Read the lines of the data below and retrieve those with "Culture".

[Recorded data]
--

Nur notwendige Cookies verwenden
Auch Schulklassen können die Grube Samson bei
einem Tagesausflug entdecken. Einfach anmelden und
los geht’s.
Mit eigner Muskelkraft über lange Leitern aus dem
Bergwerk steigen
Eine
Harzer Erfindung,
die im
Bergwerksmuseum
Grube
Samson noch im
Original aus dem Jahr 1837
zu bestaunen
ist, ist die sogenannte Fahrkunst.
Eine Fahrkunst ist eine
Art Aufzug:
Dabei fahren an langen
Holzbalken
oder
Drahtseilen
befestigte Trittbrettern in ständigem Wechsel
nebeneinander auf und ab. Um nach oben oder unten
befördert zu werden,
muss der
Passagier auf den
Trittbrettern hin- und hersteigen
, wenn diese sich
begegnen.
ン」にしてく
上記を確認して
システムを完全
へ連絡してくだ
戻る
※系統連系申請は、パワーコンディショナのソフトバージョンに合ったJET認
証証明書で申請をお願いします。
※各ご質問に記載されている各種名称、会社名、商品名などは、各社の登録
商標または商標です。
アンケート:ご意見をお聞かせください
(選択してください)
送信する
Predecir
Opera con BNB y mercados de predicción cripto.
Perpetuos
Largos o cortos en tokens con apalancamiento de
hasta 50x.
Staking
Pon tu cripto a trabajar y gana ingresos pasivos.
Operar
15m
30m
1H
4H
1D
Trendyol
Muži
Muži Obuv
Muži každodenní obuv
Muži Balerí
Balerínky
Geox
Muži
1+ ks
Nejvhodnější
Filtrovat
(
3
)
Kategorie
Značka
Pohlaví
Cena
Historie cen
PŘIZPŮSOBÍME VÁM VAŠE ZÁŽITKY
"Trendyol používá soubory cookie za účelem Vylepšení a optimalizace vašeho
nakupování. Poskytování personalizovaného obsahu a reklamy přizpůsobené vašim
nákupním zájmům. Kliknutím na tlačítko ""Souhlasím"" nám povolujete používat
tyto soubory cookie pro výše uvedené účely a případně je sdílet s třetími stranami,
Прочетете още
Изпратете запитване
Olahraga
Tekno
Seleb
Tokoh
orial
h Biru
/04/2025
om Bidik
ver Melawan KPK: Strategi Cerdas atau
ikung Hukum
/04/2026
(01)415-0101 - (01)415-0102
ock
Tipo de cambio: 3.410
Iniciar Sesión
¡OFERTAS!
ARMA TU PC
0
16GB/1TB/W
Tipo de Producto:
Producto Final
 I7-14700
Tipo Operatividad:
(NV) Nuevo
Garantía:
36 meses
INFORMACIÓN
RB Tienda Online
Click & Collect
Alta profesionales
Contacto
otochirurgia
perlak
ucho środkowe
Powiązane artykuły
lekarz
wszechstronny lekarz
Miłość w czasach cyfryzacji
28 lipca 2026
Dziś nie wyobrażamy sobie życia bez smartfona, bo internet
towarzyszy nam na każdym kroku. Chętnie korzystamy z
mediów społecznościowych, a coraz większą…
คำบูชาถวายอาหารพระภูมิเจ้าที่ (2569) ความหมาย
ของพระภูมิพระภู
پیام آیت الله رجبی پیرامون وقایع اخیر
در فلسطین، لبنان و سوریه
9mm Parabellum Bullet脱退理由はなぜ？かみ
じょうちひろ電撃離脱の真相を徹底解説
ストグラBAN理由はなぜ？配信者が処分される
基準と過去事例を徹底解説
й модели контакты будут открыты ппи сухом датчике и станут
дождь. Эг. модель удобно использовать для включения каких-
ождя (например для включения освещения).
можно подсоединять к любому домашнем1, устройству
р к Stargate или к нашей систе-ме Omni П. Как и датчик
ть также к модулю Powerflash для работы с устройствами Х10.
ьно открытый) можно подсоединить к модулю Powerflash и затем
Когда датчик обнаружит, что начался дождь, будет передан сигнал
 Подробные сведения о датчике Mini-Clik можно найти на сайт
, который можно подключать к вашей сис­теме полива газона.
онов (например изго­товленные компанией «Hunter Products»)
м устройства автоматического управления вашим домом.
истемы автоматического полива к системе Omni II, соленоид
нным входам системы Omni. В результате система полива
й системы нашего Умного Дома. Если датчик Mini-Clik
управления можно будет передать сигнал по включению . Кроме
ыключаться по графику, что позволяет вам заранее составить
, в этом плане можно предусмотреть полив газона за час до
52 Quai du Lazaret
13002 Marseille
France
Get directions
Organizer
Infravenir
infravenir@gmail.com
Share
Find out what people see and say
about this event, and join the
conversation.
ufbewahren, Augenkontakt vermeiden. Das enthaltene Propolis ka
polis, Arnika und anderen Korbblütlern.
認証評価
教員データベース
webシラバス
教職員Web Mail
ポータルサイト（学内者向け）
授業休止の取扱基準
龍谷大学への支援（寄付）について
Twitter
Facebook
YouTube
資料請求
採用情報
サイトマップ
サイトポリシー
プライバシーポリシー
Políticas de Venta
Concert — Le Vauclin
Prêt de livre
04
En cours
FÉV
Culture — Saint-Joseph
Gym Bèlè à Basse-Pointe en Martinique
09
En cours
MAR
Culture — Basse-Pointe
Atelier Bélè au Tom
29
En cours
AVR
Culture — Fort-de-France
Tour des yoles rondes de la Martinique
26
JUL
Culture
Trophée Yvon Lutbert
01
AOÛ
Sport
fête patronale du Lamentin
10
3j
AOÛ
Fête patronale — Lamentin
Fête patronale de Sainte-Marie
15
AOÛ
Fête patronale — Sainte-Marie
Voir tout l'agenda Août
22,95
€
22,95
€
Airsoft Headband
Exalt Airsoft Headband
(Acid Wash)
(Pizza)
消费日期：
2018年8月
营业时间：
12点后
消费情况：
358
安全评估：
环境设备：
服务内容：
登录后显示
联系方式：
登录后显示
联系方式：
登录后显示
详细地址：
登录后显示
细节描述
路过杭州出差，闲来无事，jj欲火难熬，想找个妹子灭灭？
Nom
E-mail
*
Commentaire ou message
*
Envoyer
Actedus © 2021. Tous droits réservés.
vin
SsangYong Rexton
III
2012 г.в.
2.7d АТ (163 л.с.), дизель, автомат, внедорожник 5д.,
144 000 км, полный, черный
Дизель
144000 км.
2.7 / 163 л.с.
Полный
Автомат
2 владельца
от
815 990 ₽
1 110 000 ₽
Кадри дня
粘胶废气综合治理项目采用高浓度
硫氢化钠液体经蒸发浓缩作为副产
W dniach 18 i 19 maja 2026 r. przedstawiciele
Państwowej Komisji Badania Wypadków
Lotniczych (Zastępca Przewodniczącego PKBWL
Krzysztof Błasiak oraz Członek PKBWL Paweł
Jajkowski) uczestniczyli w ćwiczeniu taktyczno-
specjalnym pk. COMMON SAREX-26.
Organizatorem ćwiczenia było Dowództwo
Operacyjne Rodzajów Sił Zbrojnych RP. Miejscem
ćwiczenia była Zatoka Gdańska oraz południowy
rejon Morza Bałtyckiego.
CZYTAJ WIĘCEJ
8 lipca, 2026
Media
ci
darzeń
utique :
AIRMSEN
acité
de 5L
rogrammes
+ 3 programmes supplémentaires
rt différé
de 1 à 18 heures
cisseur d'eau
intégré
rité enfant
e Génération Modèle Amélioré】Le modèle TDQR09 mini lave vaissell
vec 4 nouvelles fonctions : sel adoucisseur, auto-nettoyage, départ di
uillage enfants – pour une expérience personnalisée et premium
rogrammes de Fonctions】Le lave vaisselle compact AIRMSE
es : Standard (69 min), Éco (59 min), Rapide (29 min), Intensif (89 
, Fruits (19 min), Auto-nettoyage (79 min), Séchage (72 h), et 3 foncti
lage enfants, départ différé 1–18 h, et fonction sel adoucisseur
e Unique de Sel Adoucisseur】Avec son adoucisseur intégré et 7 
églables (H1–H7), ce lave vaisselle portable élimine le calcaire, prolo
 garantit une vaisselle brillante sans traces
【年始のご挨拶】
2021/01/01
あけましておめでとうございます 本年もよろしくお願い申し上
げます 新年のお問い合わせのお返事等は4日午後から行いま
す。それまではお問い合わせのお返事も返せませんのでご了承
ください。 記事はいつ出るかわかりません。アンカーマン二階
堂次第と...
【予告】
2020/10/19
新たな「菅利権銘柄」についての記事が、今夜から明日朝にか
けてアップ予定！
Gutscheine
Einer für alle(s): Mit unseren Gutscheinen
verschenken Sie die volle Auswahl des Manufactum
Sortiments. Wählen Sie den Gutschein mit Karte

--

◆ Result of this task:
Culture — Saint-Joseph
Culture — Basse-Pointe
Culture — Fort-de-France
Culture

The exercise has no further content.